• WORK TO BE COMPLETED
A word-for-word copy is required of the line containing "αλλά απολαυστική διαδρομή" and of each line after it in the material below, through the last one.

• DATA SUPPLIED
-*-*-
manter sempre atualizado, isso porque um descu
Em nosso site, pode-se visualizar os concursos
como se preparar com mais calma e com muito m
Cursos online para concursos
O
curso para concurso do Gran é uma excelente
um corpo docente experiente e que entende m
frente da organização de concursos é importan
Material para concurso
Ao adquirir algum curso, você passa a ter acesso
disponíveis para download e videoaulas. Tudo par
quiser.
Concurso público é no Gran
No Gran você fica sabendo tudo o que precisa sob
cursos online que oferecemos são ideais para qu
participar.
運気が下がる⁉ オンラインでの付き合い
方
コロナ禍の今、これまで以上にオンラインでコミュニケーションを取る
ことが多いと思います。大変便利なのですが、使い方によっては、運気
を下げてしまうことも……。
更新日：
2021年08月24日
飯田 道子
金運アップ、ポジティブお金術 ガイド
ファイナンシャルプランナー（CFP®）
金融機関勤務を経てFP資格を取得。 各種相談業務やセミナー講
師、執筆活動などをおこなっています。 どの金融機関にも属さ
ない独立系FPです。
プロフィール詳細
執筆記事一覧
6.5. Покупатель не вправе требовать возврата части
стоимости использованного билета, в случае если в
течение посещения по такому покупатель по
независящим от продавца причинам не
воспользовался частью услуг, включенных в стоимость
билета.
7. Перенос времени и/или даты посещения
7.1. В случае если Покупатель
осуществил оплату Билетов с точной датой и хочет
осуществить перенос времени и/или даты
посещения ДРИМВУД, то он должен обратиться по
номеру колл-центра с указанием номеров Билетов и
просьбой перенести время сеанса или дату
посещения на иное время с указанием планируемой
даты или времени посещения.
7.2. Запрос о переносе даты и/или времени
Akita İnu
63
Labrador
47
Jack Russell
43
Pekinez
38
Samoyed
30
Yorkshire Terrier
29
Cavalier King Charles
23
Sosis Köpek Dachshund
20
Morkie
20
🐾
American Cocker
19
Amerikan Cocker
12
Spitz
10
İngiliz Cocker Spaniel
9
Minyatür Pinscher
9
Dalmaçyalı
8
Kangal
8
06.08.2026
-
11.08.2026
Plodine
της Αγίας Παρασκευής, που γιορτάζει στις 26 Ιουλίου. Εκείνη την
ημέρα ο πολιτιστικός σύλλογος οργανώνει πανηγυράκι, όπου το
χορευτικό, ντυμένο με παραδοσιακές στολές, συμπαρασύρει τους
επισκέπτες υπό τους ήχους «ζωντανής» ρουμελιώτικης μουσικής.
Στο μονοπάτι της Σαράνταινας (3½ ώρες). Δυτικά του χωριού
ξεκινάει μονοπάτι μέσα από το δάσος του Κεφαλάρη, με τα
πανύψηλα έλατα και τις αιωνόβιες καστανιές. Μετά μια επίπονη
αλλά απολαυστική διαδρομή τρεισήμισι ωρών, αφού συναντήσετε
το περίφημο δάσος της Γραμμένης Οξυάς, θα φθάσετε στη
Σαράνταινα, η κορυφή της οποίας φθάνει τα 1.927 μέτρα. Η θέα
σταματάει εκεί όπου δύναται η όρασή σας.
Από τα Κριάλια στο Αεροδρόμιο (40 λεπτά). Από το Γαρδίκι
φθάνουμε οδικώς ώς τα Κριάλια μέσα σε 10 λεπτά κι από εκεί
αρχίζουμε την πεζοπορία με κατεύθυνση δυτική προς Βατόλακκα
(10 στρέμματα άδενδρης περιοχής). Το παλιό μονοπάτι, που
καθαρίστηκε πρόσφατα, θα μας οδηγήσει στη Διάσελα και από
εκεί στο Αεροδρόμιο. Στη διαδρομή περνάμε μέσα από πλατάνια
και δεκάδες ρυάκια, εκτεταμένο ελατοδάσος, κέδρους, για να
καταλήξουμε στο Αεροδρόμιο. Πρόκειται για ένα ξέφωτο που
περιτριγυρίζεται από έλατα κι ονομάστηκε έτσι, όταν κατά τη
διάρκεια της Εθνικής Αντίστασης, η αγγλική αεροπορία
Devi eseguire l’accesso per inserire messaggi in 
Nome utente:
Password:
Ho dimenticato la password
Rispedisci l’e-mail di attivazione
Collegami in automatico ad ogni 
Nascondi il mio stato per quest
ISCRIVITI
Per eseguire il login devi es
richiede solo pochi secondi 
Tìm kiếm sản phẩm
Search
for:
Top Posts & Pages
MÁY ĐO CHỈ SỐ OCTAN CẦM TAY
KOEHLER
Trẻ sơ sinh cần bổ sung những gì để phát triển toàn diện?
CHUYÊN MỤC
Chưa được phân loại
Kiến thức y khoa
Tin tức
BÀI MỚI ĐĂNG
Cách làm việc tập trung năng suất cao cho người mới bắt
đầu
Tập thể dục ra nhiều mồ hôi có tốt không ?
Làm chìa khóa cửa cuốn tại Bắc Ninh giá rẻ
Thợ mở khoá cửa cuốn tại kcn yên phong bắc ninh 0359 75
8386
-*-*-
• ANSWER BOX
αλλά απολαυστική διαδρομή τρεισήμισι ωρών, αφού συναντήσετε
το περίφημο δάσος της Γραμμένης Οξυάς, θα φθάσετε στη
Σαράνταινα, η κορυφή της οποίας φθάνει τα 1.927 μέτρα. Η θέα
σταματάει εκεί όπου δύναται η όρασή σας.
Από τα Κριάλια στο Αεροδρόμιο (40 λεπτά). Από το Γαρδίκι
φθάνουμε οδικώς ώς τα Κριάλια μέσα σε 10 λεπτά κι από εκεί
αρχίζουμε την πεζοπορία με κατεύθυνση δυτική προς Βατόλακκα
(10 στρέμματα άδενδρης περιοχής). Το παλιό μονοπάτι, που
καθαρίστηκε πρόσφατα, θα μας οδηγήσει στη Διάσελα και από
εκεί στο Αεροδρόμιο. Στη διαδρομή περνάμε μέσα από πλατάνια
και δεκάδες ρυάκια, εκτεταμένο ελατοδάσος, κέδρους, για να
καταλήξουμε στο Αεροδρόμιο. Πρόκειται για ένα ξέφωτο που
περιτριγυρίζεται από έλατα κι ονομάστηκε έτσι, όταν κατά τη
διάρκεια της Εθνικής Αντίστασης, η αγγλική αεροπορία
Devi eseguire l’accesso per inserire messaggi in 
Nome utente:
Password:
Ho dimenticato la password
Rispedisci l’e-mail di attivazione
Collegami in automatico ad ogni 
Nascondi il mio stato per quest
ISCRIVITI
Per eseguire il login devi es
richiede solo pochi secondi 
Tìm kiếm sản phẩm
Search
for:
Top Posts & Pages
MÁY ĐO CHỈ SỐ OCTAN CẦM TAY
KOEHLER
Trẻ sơ sinh cần bổ sung những gì để phát triển toàn diện?
CHUYÊN MỤC
Chưa được phân loại
Kiến thức y khoa
Tin tức
BÀI MỚI ĐĂNG
Cách làm việc tập trung năng suất cao cho người mới bắt
đầu
Tập thể dục ra nhiều mồ hôi có tốt không ?
Làm chìa khóa cửa cuốn tại Bắc Ninh giá rẻ
Thợ mở khoá cửa cuốn tại kcn yên phong bắc ninh 0359 75
8386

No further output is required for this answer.